Exercise details.
Give back every record verbatim, but not the pictures.

Dataset entries.

┌──

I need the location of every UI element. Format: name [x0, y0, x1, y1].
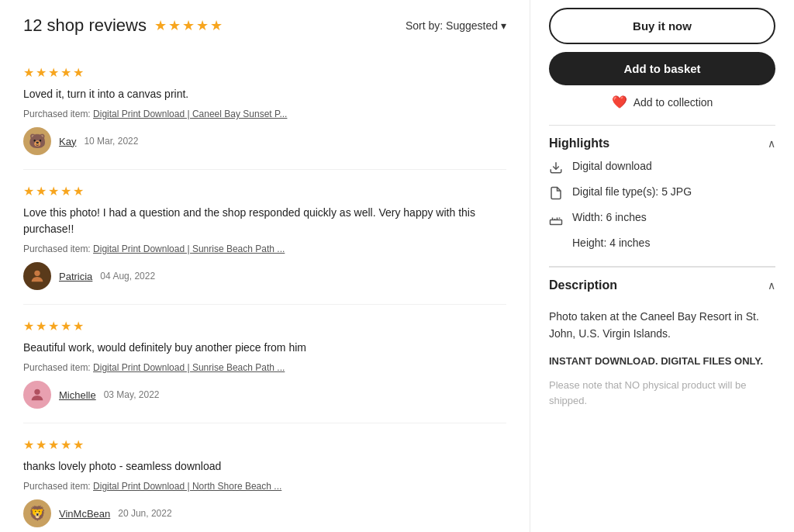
review-stars: ★ ★ ★ ★ ★: [23, 319, 506, 333]
avatar: 🦁: [23, 499, 51, 527]
highlights-section-header[interactable]: Highlights ∧: [549, 125, 775, 160]
review-text: thanks lovely photo - seamless download: [23, 458, 506, 475]
desc-main-text: Photo taken at the Caneel Bay Resort in …: [549, 308, 775, 343]
description-body: Photo taken at the Caneel Bay Resort in …: [549, 302, 775, 409]
download-icon: [549, 161, 564, 178]
reviewer: 🦁 VinMcBean 20 Jun, 2022: [23, 499, 506, 527]
heart-icon: ❤️: [612, 95, 627, 109]
add-collection-label: Add to collection: [633, 96, 713, 109]
star-5: ★: [210, 17, 223, 34]
avatar: [23, 381, 51, 409]
reviewer-date: 04 Aug, 2022: [100, 271, 155, 282]
reviewer-date: 10 Mar, 2022: [84, 136, 138, 147]
review-text: Loved it, turn it into a canvas print.: [23, 86, 506, 102]
description-section: Description ∧ Photo taken at the Caneel …: [549, 266, 775, 409]
reviewer: Patricia 04 Aug, 2022: [23, 262, 506, 290]
avatar: 🐻: [23, 127, 51, 155]
purchased-item: Purchased item: Digital Print Download |…: [23, 109, 506, 119]
purchased-label: Purchased item:: [23, 109, 91, 119]
reviews-title-group: 12 shop reviews ★ ★ ★ ★ ★: [23, 16, 223, 36]
reviews-stars: ★ ★ ★ ★ ★: [154, 17, 223, 34]
purchased-link[interactable]: Digital Print Download | Sunrise Beach P…: [93, 362, 285, 373]
sort-label: Sort by: Suggested: [406, 19, 498, 32]
reviews-panel: 12 shop reviews ★ ★ ★ ★ ★ Sort by: Sugge…: [0, 0, 530, 532]
reviewer: 🐻 Kay 10 Mar, 2022: [23, 127, 506, 155]
reviewer-date: 03 May, 2022: [104, 389, 160, 400]
desc-instant-text: INSTANT DOWNLOAD. DIGITAL FILES ONLY.: [549, 354, 775, 370]
review-item: ★ ★ ★ ★ ★ thanks lovely photo - seamless…: [23, 423, 506, 532]
highlight-width-text: Width: 6 inches: [572, 211, 647, 223]
review-item: ★ ★ ★ ★ ★ Loved it, turn it into a canva…: [23, 51, 506, 170]
highlights-title: Highlights: [549, 136, 609, 150]
sort-dropdown[interactable]: Sort by: Suggested ▾: [406, 19, 506, 32]
purchased-link[interactable]: Digital Print Download | Sunrise Beach P…: [93, 244, 285, 254]
svg-rect-3: [551, 220, 562, 225]
purchased-item: Purchased item: Digital Print Download |…: [23, 481, 506, 492]
purchased-link[interactable]: Digital Print Download | Caneel Bay Suns…: [93, 109, 287, 119]
reviewer-name[interactable]: Kay: [59, 136, 76, 147]
description-section-header[interactable]: Description ∧: [549, 267, 775, 302]
svg-point-1: [34, 389, 40, 395]
purchased-label: Purchased item:: [23, 481, 91, 492]
star-4: ★: [196, 17, 209, 34]
add-to-collection-button[interactable]: ❤️ Add to collection: [549, 95, 775, 109]
reviewer-date: 20 Jun, 2022: [118, 508, 171, 519]
highlight-file-type: Digital file type(s): 5 JPG: [549, 185, 775, 203]
highlight-width: Width: 6 inches: [549, 211, 775, 229]
review-item: ★ ★ ★ ★ ★ Beautiful work, would definite…: [23, 305, 506, 423]
review-text: Beautiful work, would definitely buy ano…: [23, 340, 506, 356]
sort-chevron: ▾: [501, 19, 506, 32]
review-item: ★ ★ ★ ★ ★ Love this photo! I had a quest…: [23, 170, 506, 305]
reviews-title: 12 shop reviews: [23, 16, 147, 36]
reviewer-name[interactable]: VinMcBean: [59, 508, 110, 520]
reviews-header: 12 shop reviews ★ ★ ★ ★ ★ Sort by: Sugge…: [23, 16, 506, 36]
highlights-chevron: ∧: [768, 137, 775, 150]
reviewer: Michelle 03 May, 2022: [23, 381, 506, 409]
sidebar: Buy it now Add to basket ❤️ Add to colle…: [530, 0, 794, 532]
ruler-icon: [549, 212, 564, 229]
purchased-label: Purchased item:: [23, 362, 91, 373]
avatar: [23, 262, 51, 290]
purchased-label: Purchased item:: [23, 244, 91, 254]
review-text: Love this photo! I had a question and th…: [23, 205, 506, 237]
svg-point-0: [34, 271, 40, 276]
highlight-download-text: Digital download: [572, 160, 652, 172]
description-chevron: ∧: [768, 279, 775, 292]
purchased-item: Purchased item: Digital Print Download |…: [23, 244, 506, 254]
purchased-item: Purchased item: Digital Print Download |…: [23, 362, 506, 373]
purchased-link[interactable]: Digital Print Download | North Shore Bea…: [93, 481, 281, 492]
review-stars: ★ ★ ★ ★ ★: [23, 437, 506, 452]
star-2: ★: [168, 17, 181, 34]
review-stars: ★ ★ ★ ★ ★: [23, 65, 506, 80]
desc-note-text: Please note that NO physical product wil…: [549, 378, 775, 410]
file-icon: [549, 186, 564, 203]
highlight-height-text: Height: 4 inches: [572, 237, 650, 249]
buy-now-button[interactable]: Buy it now: [549, 8, 775, 44]
highlight-digital-download: Digital download: [549, 160, 775, 178]
star-3: ★: [182, 17, 195, 34]
reviewer-name[interactable]: Michelle: [59, 389, 96, 401]
highlight-filetype-text: Digital file type(s): 5 JPG: [572, 185, 692, 198]
highlight-height: Height: 4 inches: [549, 237, 775, 249]
review-stars: ★ ★ ★ ★ ★: [23, 184, 506, 199]
add-to-basket-button[interactable]: Add to basket: [549, 52, 775, 85]
description-title: Description: [549, 278, 617, 292]
reviewer-name[interactable]: Patricia: [59, 271, 92, 282]
highlights-list: Digital download Digital file type(s): 5…: [549, 160, 775, 266]
star-1: ★: [154, 17, 167, 34]
reviews-list: ★ ★ ★ ★ ★ Loved it, turn it into a canva…: [23, 51, 506, 532]
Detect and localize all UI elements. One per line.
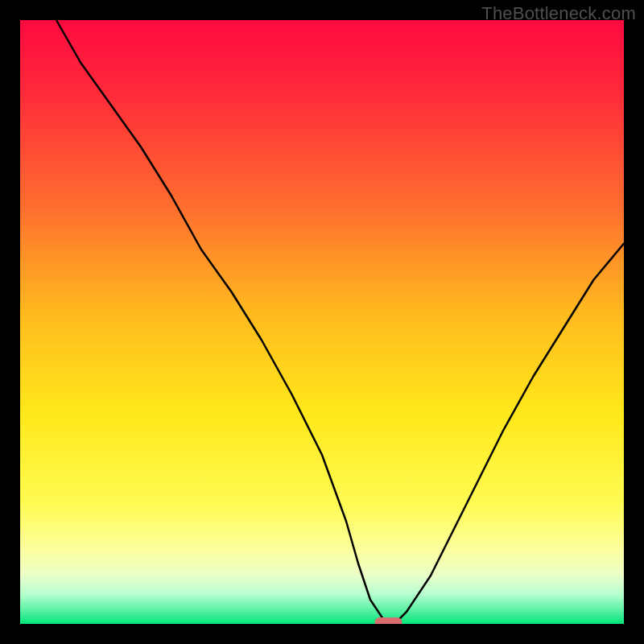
chart-canvas: TheBottleneck.com xyxy=(0,0,644,644)
chart-svg xyxy=(20,20,624,624)
optimal-point-marker xyxy=(375,617,402,624)
watermark-text: TheBottleneck.com xyxy=(481,3,636,24)
plot-area xyxy=(20,20,624,624)
gradient-background xyxy=(20,20,624,624)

└──

The completed task.
I need the location of every UI element. Format: name [x0, y0, x1, y1].
review-stars: ★ ★ ★ ★ ★: [23, 319, 506, 333]
avatar: 🦁: [23, 499, 51, 527]
highlights-section-header[interactable]: Highlights ∧: [549, 125, 775, 160]
review-text: thanks lovely photo - seamless download: [23, 458, 506, 475]
desc-main-text: Photo taken at the Caneel Bay Resort in …: [549, 308, 775, 343]
description-body: Photo taken at the Caneel Bay Resort in …: [549, 302, 775, 409]
download-icon: [549, 161, 564, 178]
reviewer: 🦁 VinMcBean 20 Jun, 2022: [23, 499, 506, 527]
heart-icon: ❤️: [612, 95, 627, 109]
add-collection-label: Add to collection: [633, 96, 713, 109]
star-5: ★: [210, 17, 223, 34]
avatar: [23, 381, 51, 409]
reviewer-date: 04 Aug, 2022: [100, 271, 155, 282]
reviewer-date: 10 Mar, 2022: [84, 136, 138, 147]
review-text: Loved it, turn it into a canvas print.: [23, 86, 506, 102]
description-section: Description ∧ Photo taken at the Caneel …: [549, 266, 775, 409]
reviewer: Patricia 04 Aug, 2022: [23, 262, 506, 290]
avatar: 🐻: [23, 127, 51, 155]
purchased-item: Purchased item: Digital Print Download |…: [23, 109, 506, 119]
purchased-label: Purchased item:: [23, 109, 91, 119]
reviews-title-group: 12 shop reviews ★ ★ ★ ★ ★: [23, 16, 223, 36]
reviews-stars: ★ ★ ★ ★ ★: [154, 17, 223, 34]
purchased-link[interactable]: Digital Print Download | Sunrise Beach P…: [93, 362, 285, 373]
sort-label: Sort by: Suggested: [406, 19, 498, 32]
reviews-panel: 12 shop reviews ★ ★ ★ ★ ★ Sort by: Sugge…: [0, 0, 530, 532]
reviewer: 🐻 Kay 10 Mar, 2022: [23, 127, 506, 155]
reviewer-date: 03 May, 2022: [104, 389, 160, 400]
desc-instant-text: INSTANT DOWNLOAD. DIGITAL FILES ONLY.: [549, 354, 775, 370]
review-item: ★ ★ ★ ★ ★ thanks lovely photo - seamless…: [23, 423, 506, 532]
highlight-width-text: Width: 6 inches: [572, 211, 647, 223]
review-item: ★ ★ ★ ★ ★ Loved it, turn it into a canva…: [23, 51, 506, 170]
highlights-title: Highlights: [549, 136, 609, 150]
sort-dropdown[interactable]: Sort by: Suggested ▾: [406, 19, 506, 32]
purchased-link[interactable]: Digital Print Download | Sunrise Beach P…: [93, 244, 285, 254]
svg-rect-3: [551, 220, 562, 225]
purchased-item: Purchased item: Digital Print Download |…: [23, 481, 506, 492]
purchased-link[interactable]: Digital Print Download | Caneel Bay Suns…: [93, 109, 287, 119]
reviewer-name[interactable]: Kay: [59, 136, 76, 147]
description-section-header[interactable]: Description ∧: [549, 267, 775, 302]
svg-point-1: [34, 389, 40, 395]
purchased-label: Purchased item:: [23, 481, 91, 492]
star-4: ★: [196, 17, 209, 34]
add-to-collection-button[interactable]: ❤️ Add to collection: [549, 95, 775, 109]
reviewer-date: 20 Jun, 2022: [118, 508, 171, 519]
highlight-file-type: Digital file type(s): 5 JPG: [549, 185, 775, 203]
highlight-width: Width: 6 inches: [549, 211, 775, 229]
review-item: ★ ★ ★ ★ ★ Beautiful work, would definite…: [23, 305, 506, 423]
review-text: Beautiful work, would definitely buy ano…: [23, 340, 506, 356]
sort-chevron: ▾: [501, 19, 506, 32]
review-item: ★ ★ ★ ★ ★ Love this photo! I had a quest…: [23, 170, 506, 305]
reviews-title: 12 shop reviews: [23, 16, 147, 36]
reviewer-name[interactable]: VinMcBean: [59, 508, 110, 520]
reviews-header: 12 shop reviews ★ ★ ★ ★ ★ Sort by: Sugge…: [23, 16, 506, 36]
highlights-chevron: ∧: [768, 137, 775, 150]
reviewer: Michelle 03 May, 2022: [23, 381, 506, 409]
sidebar: Buy it now Add to basket ❤️ Add to colle…: [530, 0, 794, 532]
ruler-icon: [549, 212, 564, 229]
purchased-label: Purchased item:: [23, 362, 91, 373]
avatar: [23, 262, 51, 290]
purchased-label: Purchased item:: [23, 244, 91, 254]
review-text: Love this photo! I had a question and th…: [23, 205, 506, 237]
svg-point-0: [34, 271, 40, 276]
highlight-download-text: Digital download: [572, 160, 652, 172]
description-chevron: ∧: [768, 279, 775, 292]
purchased-item: Purchased item: Digital Print Download |…: [23, 244, 506, 254]
purchased-item: Purchased item: Digital Print Download |…: [23, 362, 506, 373]
purchased-link[interactable]: Digital Print Download | North Shore Bea…: [93, 481, 281, 492]
review-stars: ★ ★ ★ ★ ★: [23, 437, 506, 452]
star-2: ★: [168, 17, 181, 34]
review-stars: ★ ★ ★ ★ ★: [23, 65, 506, 80]
desc-note-text: Please note that NO physical product wil…: [549, 378, 775, 410]
file-icon: [549, 186, 564, 203]
highlight-height-text: Height: 4 inches: [572, 237, 650, 249]
buy-now-button[interactable]: Buy it now: [549, 8, 775, 44]
highlight-digital-download: Digital download: [549, 160, 775, 178]
star-3: ★: [182, 17, 195, 34]
reviewer-name[interactable]: Michelle: [59, 389, 96, 401]
highlight-filetype-text: Digital file type(s): 5 JPG: [572, 185, 692, 198]
highlight-height: Height: 4 inches: [549, 237, 775, 249]
review-stars: ★ ★ ★ ★ ★: [23, 184, 506, 199]
add-to-basket-button[interactable]: Add to basket: [549, 52, 775, 85]
description-title: Description: [549, 278, 617, 292]
reviewer-name[interactable]: Patricia: [59, 271, 92, 282]
highlights-list: Digital download Digital file type(s): 5…: [549, 160, 775, 266]
star-1: ★: [154, 17, 167, 34]
reviews-list: ★ ★ ★ ★ ★ Loved it, turn it into a canva…: [23, 51, 506, 532]
Detect and localize all UI elements. One per line.
chart-canvas: TheBottleneck.com xyxy=(0,0,644,644)
chart-svg xyxy=(20,20,624,624)
optimal-point-marker xyxy=(375,617,402,624)
watermark-text: TheBottleneck.com xyxy=(481,3,636,24)
plot-area xyxy=(20,20,624,624)
gradient-background xyxy=(20,20,624,624)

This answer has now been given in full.